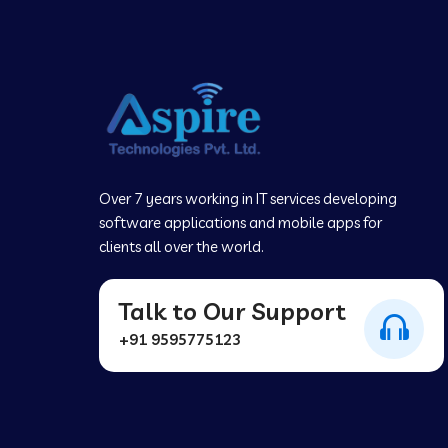
Over 7 years working in IT services developing
software applications and mobile apps for
clients all over the world.
Talk to Our Support
+91 9595775123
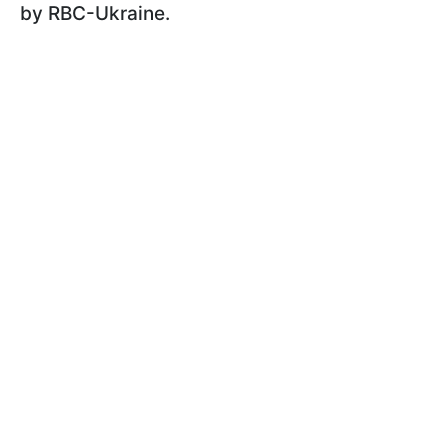
by RBC-Ukraine.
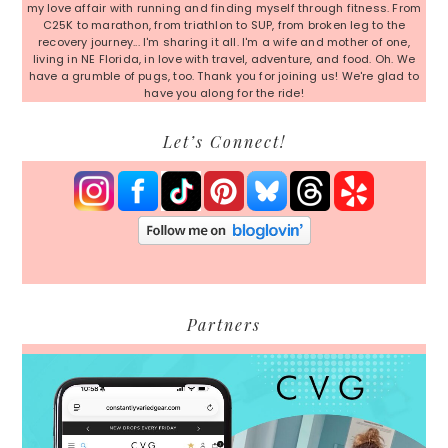
my love affair with running and finding myself through fitness. From
C25K to marathon, from triathlon to SUP, from broken leg to the
recovery journey... I'm sharing it all. I'm a wife and mother of one,
living in NE Florida, in love with travel, adventure, and food. Oh. We
have a grumble of pugs, too. Thank you for joining us! We're glad to
have you along for the ride!
Let’s Connect!
Partners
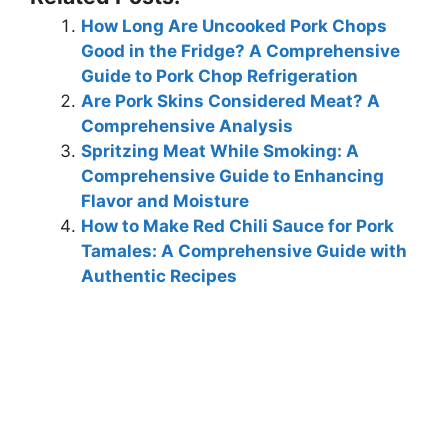
How Long Are Uncooked Pork Chops
Good in the Fridge? A Comprehensive
Guide to Pork Chop Refrigeration
Are Pork Skins Considered Meat? A
Comprehensive Analysis
Spritzing Meat While Smoking: A
Comprehensive Guide to Enhancing
Flavor and Moisture
How to Make Red Chili Sauce for Pork
Tamales: A Comprehensive Guide with
Authentic Recipes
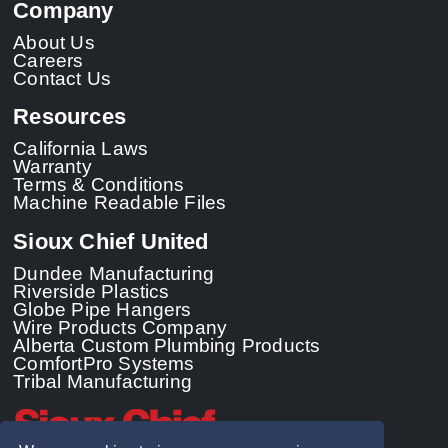
Company
About Us
Careers
Contact Us
Resources
California Laws
Warranty
Terms & Conditions
Machine Readable Files
Sioux Chief United
Dundee Manufacturing
Riverside Plastics
Globe Pipe Hangers
Wire Products Company
Alberta Custom Plumbing Products
ComfortPro Systems
Tribal Manufacturing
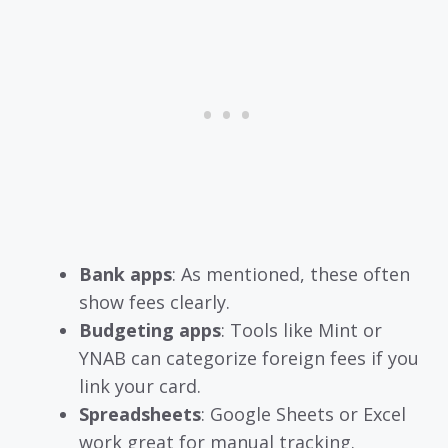
Bank apps
: As mentioned, these often
show fees clearly.
Budgeting apps
: Tools like Mint or
YNAB can categorize foreign fees if you
link your card.
Spreadsheets
: Google Sheets or Excel
work great for manual tracking.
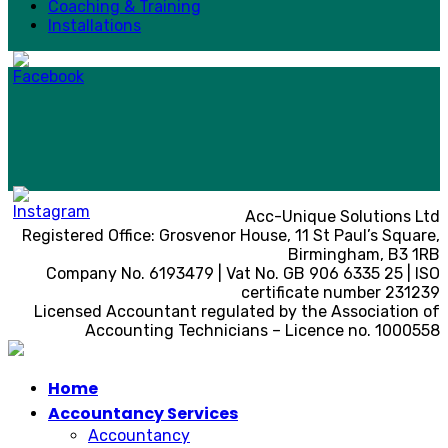
Coaching & Training
Installations
Acc-Unique Solutions Ltd
Registered Office: Grosvenor House, 11 St Paul’s Square,
Birmingham, B3 1RB
Company No. 6193479 | Vat No. GB 906 6335 25 | ISO
certificate number 231239
Licensed Accountant regulated by the Association of
Accounting Technicians – Licence no. 1000558
Home
Accountancy Services
Accountancy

★ ★ ★ ★ ★ ★ ★

Task prompt = Search the data above for the string "love" and report each line that holds it.

Task response =
my love affair with running and finding myself through fitness. From
living in NE Florida, in love with travel, adventure, and food. Oh. We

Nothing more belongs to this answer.